DALLAS-In a recent survey Hitachi Consulting and AMR Research heard from manufacturers that reducing costs is the chief motivator to improving responsiveness, but success is limited due to the age-old resistance to change and company culture.

Survey responses from more than 160 manufacturers across eight industry segments show that most companies understand the need to respond to shorter product lifecycles, increased customer expectations, fluctuating inventory levels and changing costs. But few recognize the impact of that strategy on the manufacturing infrastructure, or the trade-offs needed between efficiency and responsiveness, according to Tim Vaio, leader of the Industrial Products group for Hitachi Consulting, the IT and consulting company of Hitachi Ltd.

The2009 Supply Chain Responsiveness Surveywas conducted to help companies better understand the business processes and technologies needed to become more responsive to market changes, and to learn which supply chain business practices lead to real business benefits. The study also examined how companies detect change, the levers they use to respond to change and the barriers to being responsive.

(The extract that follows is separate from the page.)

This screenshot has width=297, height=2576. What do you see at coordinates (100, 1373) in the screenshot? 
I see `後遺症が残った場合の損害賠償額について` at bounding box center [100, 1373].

The research shows a 1% improvement in return on assets for every four years of investment in supply chain excellence. Other findings include:

  • Demand variability is still impacting forecast accuracy
  • Cost pressure is the biggest factor driving companies to be more responsive
  • Despite years of investments, order lead times have not improved
  • Complexity is increasing in the form of increased outsourced volumes, item complexity and SKU proliferation

    “One of the biggest surprises in these results,” says Vaio, “is that respondents said the top barrier to improving responsiveness is their own culture. We believe this indicates that most performance measures are inhibiting change by rewarding siloed behavior. To become responsive companies need to take a holistic approach across all supply chain functions and develop processes and metrics that reward end-to-end supply chain success.”

    “Cracking the nut requires a focus in three areas: culture, right-sizing complexity and rethinking financial reward systems. Culture is the biggest barrier to achieving agility,” says Lora Cecere, vice president of value services at AMR Research. Cecere led the research project at AMR Research.